Anyone who has suffered a back injury quickly realizes how much we rely on a strong healthy back to do pretty much anything. That was the place I found myself in about a year ago when I felt a sudden pain in my lower back while doing burpees in a fitness class (I have a love/hate relationship with that exercise to this day).
I suffered through a few more minutes of class before I told the teacher I couldn’t continue on and shuffled my way out the door. Suddenly, everything became increasingly difficult to do - walking hurt, getting into my car hurt, sitting hurt… bending over? Forget about it.
I didn’t waste time scheduling an appointment with my doctor who prescribed several weeks of visits with a rehabilitation therapist. The therapist gave me a sequence of core strengthening exercises to do, and luckily, after a few weeks, she and I both felt my back was recovered enough that I didn’t need to keep coming in. This whole experience got me wondering what I could do differently to prevent this from happening again.I contacted the helpful folks over at Banner – University Medicine Rehabilitation Institute and according to Brittany Milne, one of the physical therapists there, “Back pain is the number one diagnosis we see.” She then helped provide 5 tips for keeping our backs “happy” and feeling good.
- While sleeping – If your back is hurting while lying down on your side, sleep with a pillow between your knees and under knees while on your back. Placing one under your pelvis when on your stomach can also offer relief. It really just depends on your preferred sleeping position.
- Daily exercise - Core stabilization, strengthening the muscles in your stomach and sides, is very important for preventing spine stress. Located under the obliques (which run down along either side of your abdomen), the transverse abdominals are the deepest of the abdominal muscles and wrap around your spine for protection and stability. “You engage this muscle by gently pulling your belly button towards the spine,” says Milne. Practice while lying on your back first and then use when walking, lifting or during exercise, for instance. When strengthened, these muscles act “like a corset,” pulling everything in. From personal experience I can attest that Pilates has been great for making me more aware of how to properly use my abdominal muscles.

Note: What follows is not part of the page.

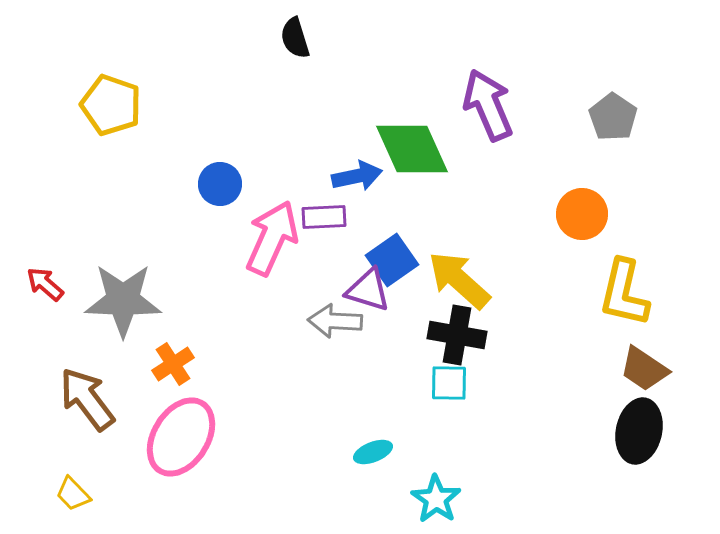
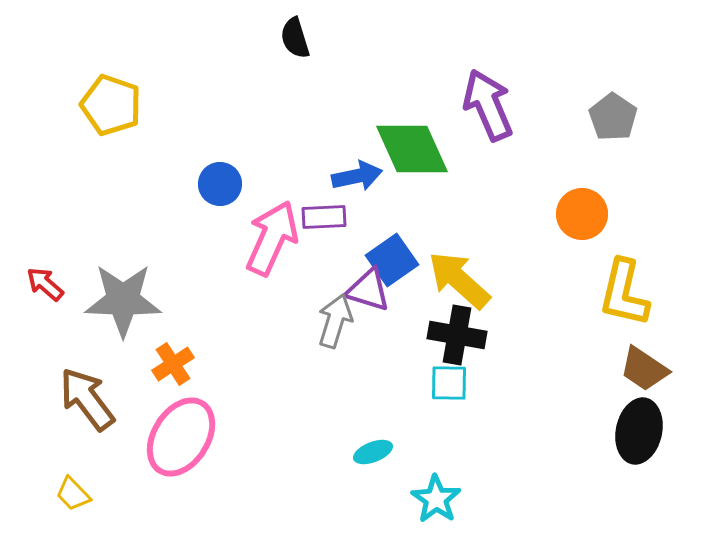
gray arrow: rotated 104 degrees clockwise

- Workstation evaluation – Given that most of us spend at least eight hours a day at work, having an ergonomic assessment of your workstation is something you may want to consider. Most companies have someone who can do this for you, so ask around. At work and at home, you’ll want to be sure to shift positions often, throughout the day.
- Footwear consideration– Shoes need to be supportive and more rigid through back/heel region. The middle of the shoe should enclose around your foot completely with fastening across the instep so your foot does not slip when walking. There are various foot types that require different support through arch and instep. The wrong kind of shoes put a great deal of stress on your lower spine.
- Body mechanics – This includes lifting, carrying and bending correctly. Always be sure to use your core muscles when bending and be sure to lift with your legs, not the back.